In 2023 we’ll see charging destinations become the centre of retail experiences. New hubs will emerge, populated with activities you can do in a 30-minute EV-charging period: such as getting a coffee and a haircut. Welcome to the new 30-minute retail economy, coming soon to the high street, town centre and out of town shopping near you.
This new retail economy will see accessibility and innovation align in this collaboration between commerce and charging, to give drivers a superior experience as they charge quickly and easily, whilst allowing businesses to put themselves on the (charging) map, attracting new and drawing back existing customers who are looking to top up whilst they show, eat and play.
Even businesses further from the beaten track will benefit from this new commerce economy, as expanded charging options will help them to attract more customers, who will stay longer and spend more money as a result of their superior charging experience.

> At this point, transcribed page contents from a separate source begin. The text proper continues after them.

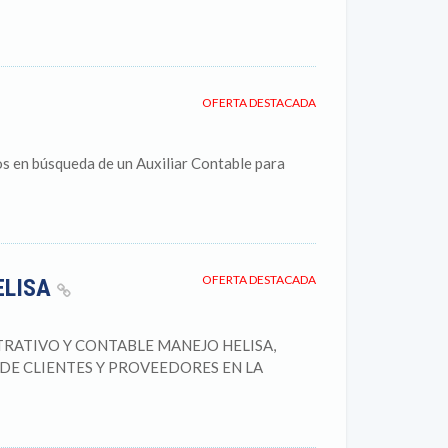
OFERTA DESTACADA
os en búsqueda de un Auxiliar Contable para
OFERTA DESTACADA
ELISA
RATIVO Y CONTABLE MANEJO HELISA,
DE CLIENTES Y PROVEEDORES EN LA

When it comes to charging our personal devices, such as phones or laptops, most of us don’t sit around waiting for them to warn us that we’re low on power before charging them. We simply plug them in when it’s convenient to do so. The same is true for an electric vehicle. EV drivers already know that topping up wherever you happen to be is far more convenient than worrying about reordering your life around fueling.
The average dwell time at a charging station may be longer than that of fuel – 30 minutes versus eight – however, the chances are that if a driver is exceeding their range, they will be in need of a break anyway. This provides retailers and businesses with the ideal opportunity to provide ways for drivers to fill that time.
Eventually, entire charging hubs comprising dozens of charging stations and yet-to-be-conceived activities will fulfil whatever drivers need while they fuel.
Just as the mobile phone untethered us from the landline and smartphones freed us from our desks, the EV will allow us to escape the petrol station. This will allow us more time to connect with others while doing things we enjoy — or at least taking care of the necessities of daily life. Cleaner air, less noise pollution and zero emissions will be just a bonus.